EXERCISE GOAL — Go to the line in the entries below that holds "Editor, gestor de conte" and repeat exactly from there through the line that holds "Sarau Capitu e Outras Mulheres", inclusive.

——

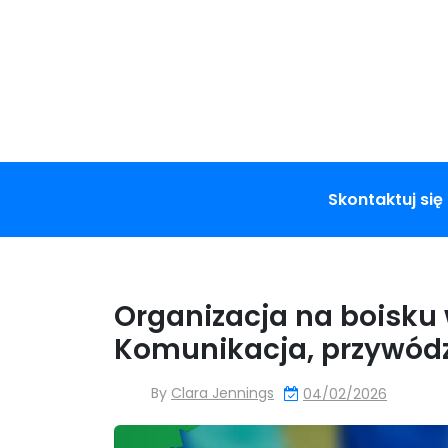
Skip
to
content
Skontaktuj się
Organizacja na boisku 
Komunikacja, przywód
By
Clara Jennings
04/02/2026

——

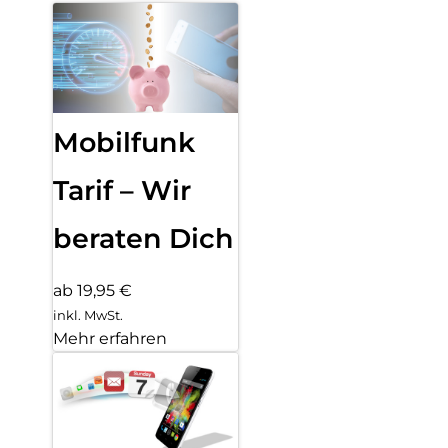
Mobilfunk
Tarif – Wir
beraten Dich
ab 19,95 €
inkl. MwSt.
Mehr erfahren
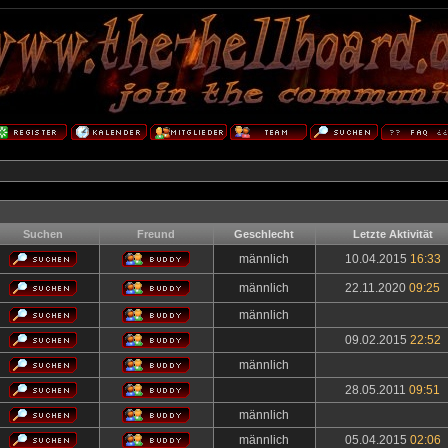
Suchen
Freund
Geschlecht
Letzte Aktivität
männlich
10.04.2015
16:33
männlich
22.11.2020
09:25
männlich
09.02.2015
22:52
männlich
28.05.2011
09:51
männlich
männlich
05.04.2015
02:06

——

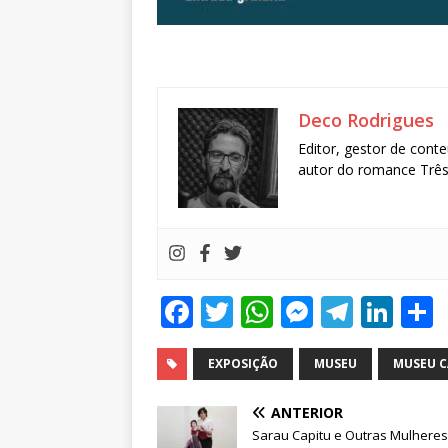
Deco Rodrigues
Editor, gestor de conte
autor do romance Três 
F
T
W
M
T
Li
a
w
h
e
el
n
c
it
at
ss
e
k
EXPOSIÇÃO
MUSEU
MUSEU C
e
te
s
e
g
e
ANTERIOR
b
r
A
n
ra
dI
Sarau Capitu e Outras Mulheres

——

RESPONSE AREA —
Editor, gestor de conte
autor do romance Três 
F
T
W
M
T
Li
a
w
h
e
el
n
c
it
at
ss
e
k
EXPOSIÇÃO
MUSEU
MUSEU C
e
te
s
e
g
e
ANTERIOR
b
r
A
n
ra
dI
Sarau Capitu e Outras Mulheres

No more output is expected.